Search the listing for the word "Continue" and copy every line where it turns up.

» INFORMATION SHOWN:
• • • • • • •

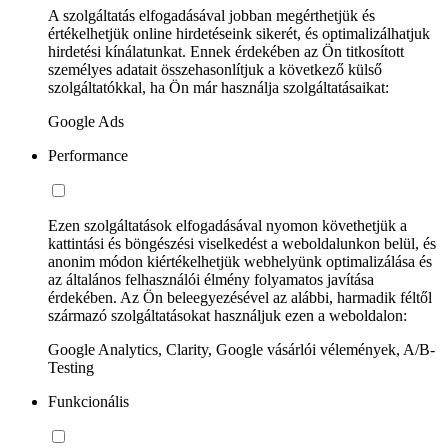
A szolgáltatás elfogadásával jobban megérthetjük és
értékelhetjük online hirdetéseink sikerét, és optimalizálhatjuk
hirdetési kínálatunkat. Ennek érdekében az Ön titkosított
személyes adatait összehasonlítjuk a következő külső
szolgáltatókkal, ha Ön már használja szolgáltatásaikat:
Google Ads
Performance
Ezen szolgáltatások elfogadásával nyomon követhetjük a
kattintási és böngészési viselkedést a weboldalunkon belül, és
anonim módon kiértékelhetjük webhelyünk optimalizálása és
az általános felhasználói élmény folyamatos javítása
érdekében. Az Ön beleegyezésével az alábbi, harmadik féltől
származó szolgáltatásokat használjuk ezen a weboldalon:
Google Analytics, Clarity, Google vásárlói vélemények, A/B-
Testing
Funkcionális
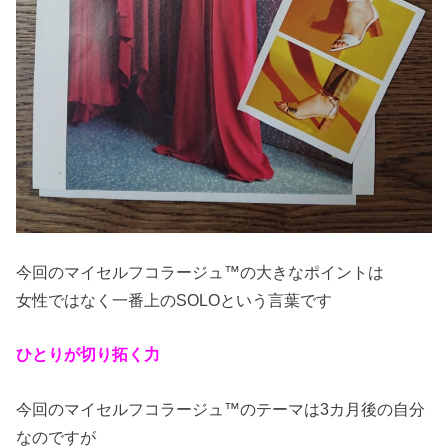
今回のマイセルフコラージュ™の大きなポイントは
女性ではなく一番上のSOLOという言葉です
ひとりが切り拓く力
今回のマイセルフコラージュ™のテーマは3カ月後の自分
なのですが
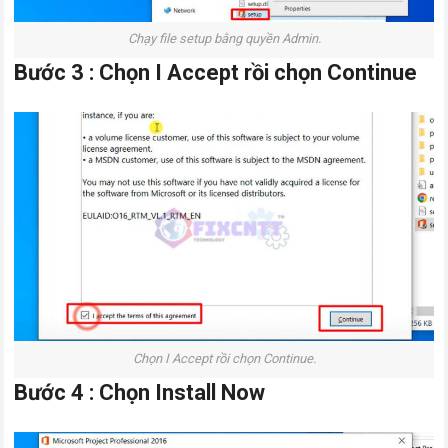
Chạy file setup bằng quyền Admin.
Bước 3 : Chọn I Accept rồi chọn Continue
Chọn I Accept rồi chọn Continue.
Bước 4 : Chọn Install Now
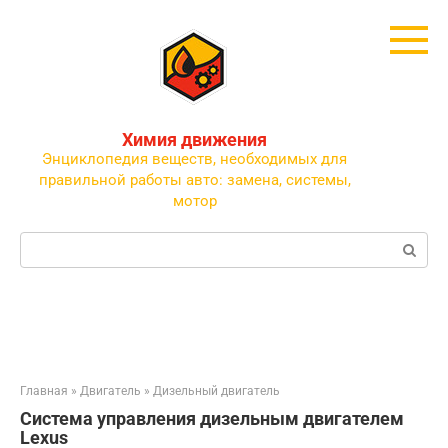
Перейти
к
контенту
Химия движения
Энциклопедия веществ, необходимых для
правильной работы авто: замена, системы,
мотор
Поиск:
Главная
»
Двигатель
»
Дизельный двигатель
Система управления дизельным двигателем
Lexus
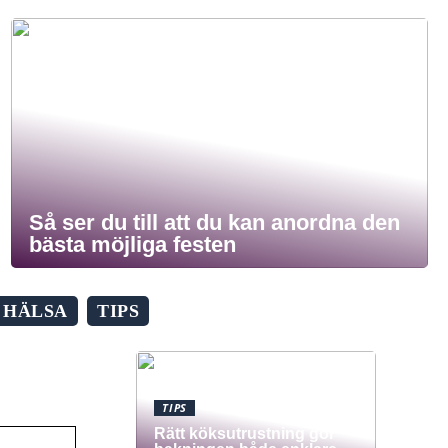
Så ser du till att du kan anordna den
bästa möjliga festen
HÄLSA
TIPS
TIPS
Rätt köksutrustning gör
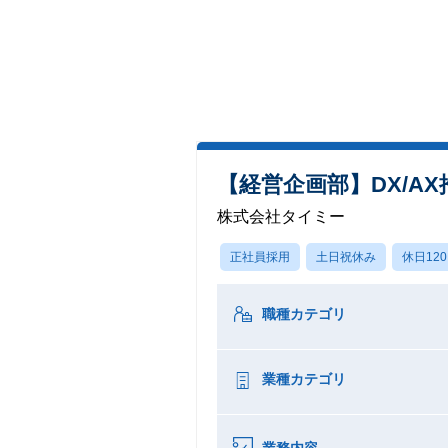
【経営企画部】DX/A
株式会社タイミー
正社員採用
土日祝休み
休日12
職種カテゴリ
業種カテゴリ
業務内容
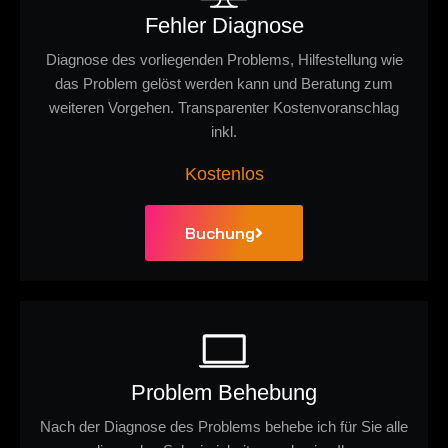
Fehler Diagnose
Diagnose des vorliegenden Problems, Hilfestellung wie
das Problem gelöst werden kann und Beratung zum
weiteren Vorgehen. Transparenter Kostenvoranschlag
inkl.
Kostenlos
Buchung
Problem Behebung
Nach der Diagnose des Problems behebe ich für Sie alle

• • • • • • •

» TASK ANSWER:
Bước 3 : Chọn I Accept rồi chọn Continue
Chọn I Accept rồi chọn Continue.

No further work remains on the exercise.